Yoann Richomme, winner in the VO65 class with Mirpuri Foundation, said that this race deserves to be run every year.

B. D.: We talked about it, and I tend to agree with him. Well, every year might be complicated, but this race deserves to grow even in bigger mode with stages in northern Europe. It was great, the Mediterranean public got to see our boats and the conditions offer lots of twists and turns. Given the summer time period it won't always be the newest, fastest boat that wins, but hey, that might not be the most important thing after all.

Did your team members encourage you to tell about your Vendée Globe?

B.D: They questioned me about everything! But it is a bit beyond their comprehension. Sailing solo on these boats, I don't think it makes them dream at all, they don't have the drive and skills for it. Suddenly, they want to know why it attracts us, how we organize ourselves. It's interesting to talk to them about these topics. We have really different cultures, in terms of life on board. Annie Lush (Volvo Ocean Race expert, editor's note) wanted to do all the maneuvers quickly... while I was asking us to delay and slow it up. We confronted our ways of doing things. This is one of the things that intrigued them, about the way I sail. Together we struggled to move the sails, at each maneuver, four people And it amazes them that we manage to tack solo.

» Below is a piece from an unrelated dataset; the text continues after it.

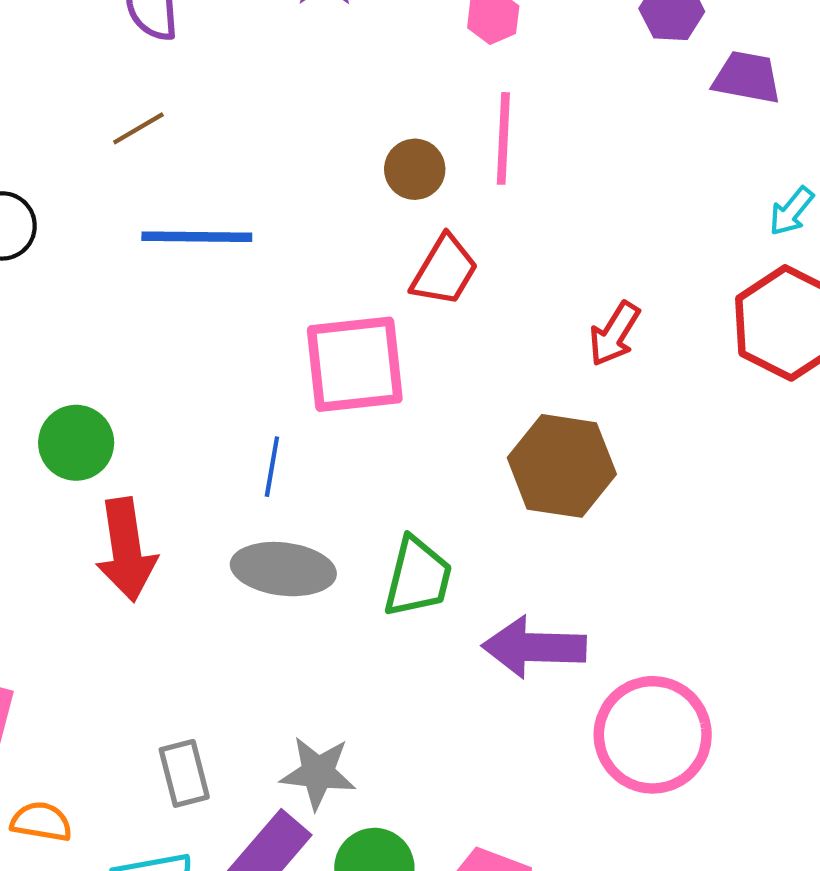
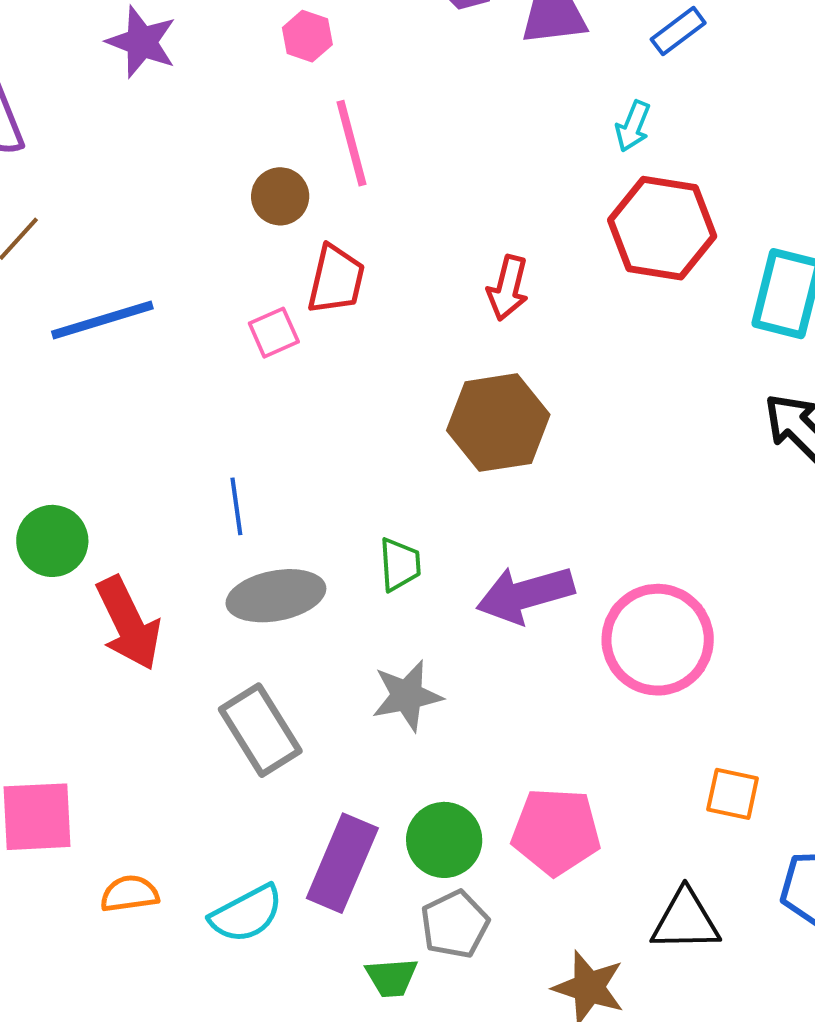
pink square: (355, 364) -> (274, 333), moved, size x0.5
green trapezoid: (418, 577) -> (400, 564), size x0.7
gray rectangle: (184, 773) -> (260, 730), moved, size x1.4
gray star: (318, 773) -> (407, 696), moved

In your opinion, Offshore Team Germany is not set up for or interested in a Vendée Globe?

B. D.: It's The Ocean Race that attracts them. The skipper, Robert Stanjek, is discovering the open oceans and he loves it, but not solo. I invited them to think about lining up at the start of the Transat Jacques-Vabre, because the boat is nice and it goes fast. And then their goal is to continue to develop the culture of Ocean Racing in Germany. Boris (Herrmann) was instrumental in inspiring German sailors to have a taste of the ocean.

After this victory, you should have a permanent invitation on board, especially if, next year, the boat takes the start of The Ocean Race...

B. D.: I have the invitation in my pocket! (he's laughs). It's nice, but I would rather be at the start of that race with my own boat.